- _Dataset entries_:
_ _ _

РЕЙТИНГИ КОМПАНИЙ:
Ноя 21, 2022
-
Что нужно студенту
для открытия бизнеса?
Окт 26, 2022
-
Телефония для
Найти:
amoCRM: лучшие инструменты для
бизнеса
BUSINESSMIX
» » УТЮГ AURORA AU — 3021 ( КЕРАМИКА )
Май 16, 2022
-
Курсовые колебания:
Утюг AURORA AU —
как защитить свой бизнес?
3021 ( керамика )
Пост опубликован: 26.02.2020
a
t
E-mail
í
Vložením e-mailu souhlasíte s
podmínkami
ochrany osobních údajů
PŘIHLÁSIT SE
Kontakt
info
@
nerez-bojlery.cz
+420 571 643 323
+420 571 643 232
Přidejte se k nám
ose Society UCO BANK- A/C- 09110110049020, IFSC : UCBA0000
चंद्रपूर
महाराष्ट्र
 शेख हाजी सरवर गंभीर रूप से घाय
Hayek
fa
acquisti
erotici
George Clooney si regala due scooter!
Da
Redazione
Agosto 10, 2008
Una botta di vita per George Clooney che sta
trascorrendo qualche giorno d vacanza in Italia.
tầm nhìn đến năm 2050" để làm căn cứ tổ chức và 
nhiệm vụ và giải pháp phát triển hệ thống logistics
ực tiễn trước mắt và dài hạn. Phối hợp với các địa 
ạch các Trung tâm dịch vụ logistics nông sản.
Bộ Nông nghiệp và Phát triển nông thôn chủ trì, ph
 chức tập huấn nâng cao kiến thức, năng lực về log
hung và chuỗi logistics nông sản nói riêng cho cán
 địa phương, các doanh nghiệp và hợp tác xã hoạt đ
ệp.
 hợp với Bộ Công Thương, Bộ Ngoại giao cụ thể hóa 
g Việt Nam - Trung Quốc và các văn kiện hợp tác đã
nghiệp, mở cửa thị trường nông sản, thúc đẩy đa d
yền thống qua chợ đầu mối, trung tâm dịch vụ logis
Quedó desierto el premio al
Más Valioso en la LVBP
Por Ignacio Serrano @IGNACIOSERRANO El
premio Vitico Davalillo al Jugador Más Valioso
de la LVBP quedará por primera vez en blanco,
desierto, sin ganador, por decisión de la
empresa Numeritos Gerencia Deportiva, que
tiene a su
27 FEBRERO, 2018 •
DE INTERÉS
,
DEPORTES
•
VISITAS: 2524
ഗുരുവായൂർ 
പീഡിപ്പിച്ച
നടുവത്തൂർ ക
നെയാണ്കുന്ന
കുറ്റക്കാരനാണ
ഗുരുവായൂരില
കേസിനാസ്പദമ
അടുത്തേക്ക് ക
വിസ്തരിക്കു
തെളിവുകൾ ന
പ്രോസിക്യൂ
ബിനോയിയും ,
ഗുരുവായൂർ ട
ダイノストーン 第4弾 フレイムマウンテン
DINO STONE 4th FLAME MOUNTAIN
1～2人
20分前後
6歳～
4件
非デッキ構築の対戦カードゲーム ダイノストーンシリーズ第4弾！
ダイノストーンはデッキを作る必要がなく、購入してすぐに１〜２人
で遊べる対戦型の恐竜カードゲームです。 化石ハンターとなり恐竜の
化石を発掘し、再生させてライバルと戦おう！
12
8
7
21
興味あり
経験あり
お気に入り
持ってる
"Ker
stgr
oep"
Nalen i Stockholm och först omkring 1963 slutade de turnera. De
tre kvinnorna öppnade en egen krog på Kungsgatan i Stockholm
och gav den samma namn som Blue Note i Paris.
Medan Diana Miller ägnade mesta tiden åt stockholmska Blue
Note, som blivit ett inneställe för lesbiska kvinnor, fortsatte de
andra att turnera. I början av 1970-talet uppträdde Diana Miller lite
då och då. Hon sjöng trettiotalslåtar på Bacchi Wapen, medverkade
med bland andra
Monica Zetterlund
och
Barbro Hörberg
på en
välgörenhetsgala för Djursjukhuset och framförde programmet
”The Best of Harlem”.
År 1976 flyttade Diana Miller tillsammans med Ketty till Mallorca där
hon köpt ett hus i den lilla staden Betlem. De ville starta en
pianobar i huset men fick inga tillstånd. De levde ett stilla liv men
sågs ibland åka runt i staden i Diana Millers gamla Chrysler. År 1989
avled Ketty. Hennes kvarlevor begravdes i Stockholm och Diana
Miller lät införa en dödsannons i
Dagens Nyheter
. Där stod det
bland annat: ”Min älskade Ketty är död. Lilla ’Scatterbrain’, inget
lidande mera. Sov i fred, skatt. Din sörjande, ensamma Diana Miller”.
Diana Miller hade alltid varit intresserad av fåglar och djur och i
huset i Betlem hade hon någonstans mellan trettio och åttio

_ _ _

Output the data in full, precisely as it appears above.

- _TASK RESPONSE_:
РЕЙТИНГИ КОМПАНИЙ:
Ноя 21, 2022
-
Что нужно студенту
для открытия бизнеса?
Окт 26, 2022
-
Телефония для
Найти:
amoCRM: лучшие инструменты для
бизнеса
BUSINESSMIX
» » УТЮГ AURORA AU — 3021 ( КЕРАМИКА )
Май 16, 2022
-
Курсовые колебания:
Утюг AURORA AU —
как защитить свой бизнес?
3021 ( керамика )
Пост опубликован: 26.02.2020
a
t
E-mail
í
Vložením e-mailu souhlasíte s
podmínkami
ochrany osobních údajů
PŘIHLÁSIT SE
Kontakt
info
@
nerez-bojlery.cz
+420 571 643 323
+420 571 643 232
Přidejte se k nám
ose Society UCO BANK- A/C- 09110110049020, IFSC : UCBA0000
चंद्रपूर
महाराष्ट्र
 शेख हाजी सरवर गंभीर रूप से घाय
Hayek
fa
acquisti
erotici
George Clooney si regala due scooter!
Da
Redazione
Agosto 10, 2008
Una botta di vita per George Clooney che sta
trascorrendo qualche giorno d vacanza in Italia.
tầm nhìn đến năm 2050" để làm căn cứ tổ chức và 
nhiệm vụ và giải pháp phát triển hệ thống logistics
ực tiễn trước mắt và dài hạn. Phối hợp với các địa 
ạch các Trung tâm dịch vụ logistics nông sản.
Bộ Nông nghiệp và Phát triển nông thôn chủ trì, ph
 chức tập huấn nâng cao kiến thức, năng lực về log
hung và chuỗi logistics nông sản nói riêng cho cán
 địa phương, các doanh nghiệp và hợp tác xã hoạt đ
ệp.
 hợp với Bộ Công Thương, Bộ Ngoại giao cụ thể hóa 
g Việt Nam - Trung Quốc và các văn kiện hợp tác đã
nghiệp, mở cửa thị trường nông sản, thúc đẩy đa d
yền thống qua chợ đầu mối, trung tâm dịch vụ logis
Quedó desierto el premio al
Más Valioso en la LVBP
Por Ignacio Serrano @IGNACIOSERRANO El
premio Vitico Davalillo al Jugador Más Valioso
de la LVBP quedará por primera vez en blanco,
desierto, sin ganador, por decisión de la
empresa Numeritos Gerencia Deportiva, que
tiene a su
27 FEBRERO, 2018 •
DE INTERÉS
,
DEPORTES
•
VISITAS: 2524
ഗുരുവായൂർ 
പീഡിപ്പിച്ച
നടുവത്തൂർ ക
നെയാണ്കുന്ന
കുറ്റക്കാരനാണ
ഗുരുവായൂരില
കേസിനാസ്പദമ
അടുത്തേക്ക് ക
വിസ്തരിക്കു
തെളിവുകൾ ന
പ്രോസിക്യൂ
ബിനോയിയും ,
ഗുരുവായൂർ ട
ダイノストーン 第4弾 フレイムマウンテン
DINO STONE 4th FLAME MOUNTAIN
1～2人
20分前後
6歳～
4件
非デッキ構築の対戦カードゲーム ダイノストーンシリーズ第4弾！
ダイノストーンはデッキを作る必要がなく、購入してすぐに１〜２人
で遊べる対戦型の恐竜カードゲームです。 化石ハンターとなり恐竜の
化石を発掘し、再生させてライバルと戦おう！
12
8
7
21
興味あり
経験あり
お気に入り
持ってる
"Ker
stgr
oep"
Nalen i Stockholm och först omkring 1963 slutade de turnera. De
tre kvinnorna öppnade en egen krog på Kungsgatan i Stockholm
och gav den samma namn som Blue Note i Paris.
Medan Diana Miller ägnade mesta tiden åt stockholmska Blue
Note, som blivit ett inneställe för lesbiska kvinnor, fortsatte de
andra att turnera. I början av 1970-talet uppträdde Diana Miller lite
då och då. Hon sjöng trettiotalslåtar på Bacchi Wapen, medverkade
med bland andra
Monica Zetterlund
och
Barbro Hörberg
på en
välgörenhetsgala för Djursjukhuset och framförde programmet
”The Best of Harlem”.
År 1976 flyttade Diana Miller tillsammans med Ketty till Mallorca där
hon köpt ett hus i den lilla staden Betlem. De ville starta en
pianobar i huset men fick inga tillstånd. De levde ett stilla liv men
sågs ibland åka runt i staden i Diana Millers gamla Chrysler. År 1989
avled Ketty. Hennes kvarlevor begravdes i Stockholm och Diana
Miller lät införa en dödsannons i
Dagens Nyheter
. Där stod det
bland annat: ”Min älskade Ketty är död. Lilla ’Scatterbrain’, inget
lidande mera. Sov i fred, skatt. Din sörjande, ensamma Diana Miller”.
Diana Miller hade alltid varit intresserad av fåglar och djur och i
huset i Betlem hade hon någonstans mellan trettio och åttio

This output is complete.